Volume formula for \(N\)-fold reduced products (Q6081633)

Consider the adjoint action of a compact semisimple connected Lie group \(G\) (think of \(G=\mathrm{SU}(3)\)) on its lie algebra \({g}\). For any \(\xi \in {g}\) denote \(O_\xi \subset {g}\) the orbit. Define \(M=O_{\xi_1} \times O_{\xi_2} \times O_{\xi_3}\) the product of three orbits. One can prove that \(M\) is a symplectic manifold equipped with the KKS symplectic form, and the action of \(G\) on \(M\) is Hamiltonian with momentum map \[ \mu_G: M \to {g}, (\eta_1,\eta_2,\eta_3) \mapsto \eta_1+\eta_2+\eta_3 \, . \] The space \(M_{red}=\mu_G^{-1}(0)/G\) is called a triple reduced product of \(G\). Under some technical assumptions one can prove that \(M_{red}\) is a symplectic orbifold or symplectic manifold. In this article the authors study the symplectic volume of triple reduced products of the group \(\mathrm{SU}(3)\), giving an explicit formula to compute it; then they go on to generalize the result for \(N\)-fold reduced products on \(\mathrm{SU}(3)\), and finally to \(N\)-fold reduced products of general semisimple compact and connected Lie groups.
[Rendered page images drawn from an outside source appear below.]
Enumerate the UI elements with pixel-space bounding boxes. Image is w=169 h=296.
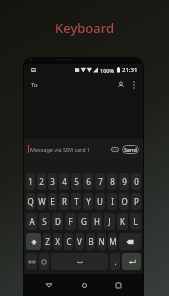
button[interactable]: W bbox=[37, 193, 46, 210]
staticText: Send bbox=[124, 146, 137, 153]
button[interactable]: Enter bbox=[122, 253, 141, 270]
button[interactable]: F bbox=[65, 213, 76, 230]
staticText: X bbox=[55, 236, 60, 247]
button[interactable]: 5 bbox=[71, 173, 81, 190]
staticText: 6 bbox=[86, 176, 91, 187]
staticText: 2 bbox=[39, 176, 44, 187]
button[interactable]: L bbox=[130, 213, 141, 230]
staticText: P bbox=[134, 196, 139, 207]
button[interactable]: 6 bbox=[83, 173, 93, 190]
staticText: O bbox=[121, 196, 128, 207]
staticText: 5 bbox=[74, 176, 79, 187]
staticText: J bbox=[108, 216, 111, 227]
button[interactable]: 0 bbox=[131, 173, 141, 190]
button[interactable]: V bbox=[75, 233, 84, 250]
staticText: 21:31 bbox=[122, 66, 138, 74]
button[interactable]: Emoji bbox=[39, 253, 49, 270]
button[interactable]: K bbox=[117, 213, 128, 230]
staticText: R bbox=[62, 196, 67, 207]
button[interactable]: D bbox=[52, 213, 63, 230]
button[interactable]: Send bbox=[122, 145, 139, 154]
staticText: K bbox=[120, 216, 125, 227]
button[interactable]: Insert emoji bbox=[109, 144, 120, 155]
button[interactable]: 3 bbox=[48, 173, 57, 190]
button[interactable]: 9 bbox=[119, 173, 129, 190]
staticText: 9 bbox=[122, 176, 127, 187]
staticText: 1 bbox=[28, 176, 33, 187]
staticText: . bbox=[114, 256, 117, 267]
staticText: Keyboard bbox=[55, 19, 115, 37]
button[interactable]: 2 bbox=[37, 173, 46, 190]
button[interactable]: P bbox=[131, 193, 141, 210]
staticText: Y bbox=[86, 196, 91, 207]
staticText: Q bbox=[27, 196, 34, 207]
button[interactable]: R bbox=[59, 193, 69, 210]
button[interactable]: . bbox=[110, 253, 120, 270]
staticText: 7 bbox=[98, 176, 103, 187]
button[interactable]: T bbox=[71, 193, 81, 210]
staticText: T bbox=[74, 196, 79, 207]
button[interactable]: Recent apps bbox=[108, 275, 128, 295]
button[interactable]: Backspace bbox=[119, 233, 141, 250]
staticText: A bbox=[29, 216, 35, 227]
staticText: C bbox=[66, 236, 72, 247]
button[interactable]: Contacts bbox=[114, 78, 128, 92]
staticText: 3 bbox=[50, 176, 55, 187]
staticText: I bbox=[111, 196, 114, 207]
button[interactable]: B bbox=[86, 233, 95, 250]
staticText: L bbox=[133, 216, 138, 227]
staticText: V bbox=[77, 236, 82, 247]
button[interactable]: H bbox=[91, 213, 102, 230]
staticText: W bbox=[38, 196, 46, 207]
button[interactable]: I bbox=[107, 193, 117, 210]
button[interactable]: N bbox=[97, 233, 106, 250]
button[interactable]: Q bbox=[26, 193, 35, 210]
staticText: D bbox=[55, 216, 61, 227]
button[interactable]: C bbox=[64, 233, 73, 250]
button[interactable]: Shift bbox=[26, 233, 41, 250]
staticText: F bbox=[68, 216, 73, 227]
button[interactable]: A bbox=[26, 213, 37, 230]
staticText: H bbox=[94, 216, 100, 227]
button[interactable]: E bbox=[48, 193, 57, 210]
staticText: E bbox=[50, 196, 55, 207]
button[interactable]: O bbox=[119, 193, 129, 210]
button[interactable]: Z bbox=[43, 233, 51, 250]
button[interactable]: 1 bbox=[26, 173, 35, 190]
button[interactable]: U bbox=[95, 193, 105, 210]
staticText: Z bbox=[45, 236, 50, 247]
button[interactable]: Home bbox=[74, 275, 94, 295]
staticText: To bbox=[31, 81, 38, 89]
button[interactable]: 8 bbox=[107, 173, 117, 190]
staticText: Message via SIM card 1 bbox=[30, 146, 91, 153]
button[interactable]: M bbox=[108, 233, 117, 250]
staticText: N bbox=[98, 236, 105, 247]
staticText: U bbox=[97, 196, 103, 207]
button[interactable]: J bbox=[104, 213, 115, 230]
button[interactable]: Y bbox=[83, 193, 93, 210]
staticText: 8 bbox=[110, 176, 115, 187]
button[interactable]: S bbox=[39, 213, 50, 230]
button[interactable]: G bbox=[78, 213, 89, 230]
button[interactable]: Space bbox=[51, 253, 108, 270]
button[interactable]: 7 bbox=[95, 173, 105, 190]
staticText: S bbox=[42, 216, 47, 227]
button[interactable]: X bbox=[53, 233, 62, 250]
button[interactable]: Back bbox=[39, 275, 59, 295]
staticText: B bbox=[88, 236, 94, 247]
button[interactable]: More options bbox=[128, 79, 140, 91]
staticText: M bbox=[109, 236, 117, 247]
staticText: 0 bbox=[134, 176, 139, 187]
staticText: 100% bbox=[100, 67, 115, 74]
button[interactable]: Symbols bbox=[26, 253, 37, 270]
button[interactable]: 4 bbox=[59, 173, 69, 190]
staticText: G bbox=[81, 216, 87, 227]
staticText: 4 bbox=[62, 176, 67, 187]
The techniques they use to compute the symplectic volume are based on non-abelian localization and the residue formula developed by the first author and \textit{F. C. Kirwan} [Topology 36, No. 3, 647--693 (1997; Zbl 0876.55007)]. They compare their formula to the formula obtained by \textit{T. Suzuki} and \textit{T. Takakura} [Tokyo J. Math. 31, No. 1, 1--26 (2008; Zbl 1157.53045)] using a Riemann-Roch based argument.